CONCEPT

Shard allocation awareness¶

Definition¶

Shard allocation awareness is Elasticsearch's mechanism for telling the cluster about a physical distribution attribute of each node — typically availability zone, rack, or host — and instructing the shard allocator to spread each index's primaries and replicas across distinct attribute values. The cluster refuses to place two copies of the same shard on nodes sharing an attribute value; if doing so is the only option, the allocator leaves shards unassigned rather than violating the invariant.

Documented at Elasticsearch: shard-allocation-awareness.

Purpose¶

Bound blast radius: losing one AZ (or rack, or host) removes at most one copy of each shard, so the cluster stays available and search results stay complete as long as replicas elsewhere survive. Canonical operational reason to enable it on any multi-AZ Elasticsearch deployment.

The invariant cuts both ways¶

The same invariant that protects you during zone failure refuses to help you move shards out of the last node in a zone during a drain.
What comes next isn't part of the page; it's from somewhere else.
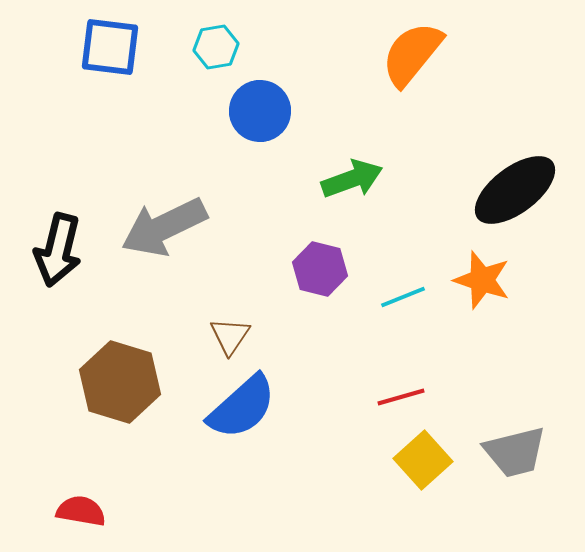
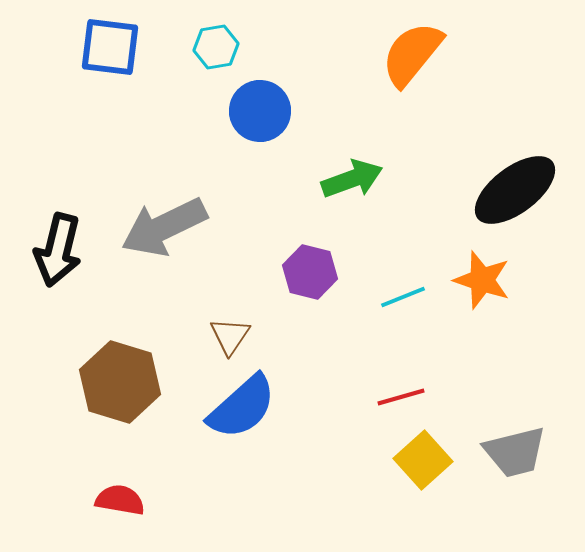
purple hexagon: moved 10 px left, 3 px down
red semicircle: moved 39 px right, 11 px up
If a node is alone in its zone and the operator asks Elasticsearch to relocate its shards elsewhere, Elasticsearch declines — relocating those shards would put two copies of the same shard in a single remaining zone, violating the zone-spread constraint.

Canonical wiki instance: Zalando Lounge's 2024-06-20 incident, where the es-operator drain got stuck on es-data-production-v2-6 — the only pod in eu-central-1a:

"Here though, the node to be drained is the only one located in eu-central-1a. Due to our zone awareness configuration, Elasticsearch refused to relocate the shards in it."

(Source: )

The drain retry loop then consumes its full 999-attempt budget making no progress, until the next morning's scale-out adds pods back and unsticks the situation by coincidence. See concepts/zone-aware-shard-allocation-stuck-drain for the specific failure-mode write-up.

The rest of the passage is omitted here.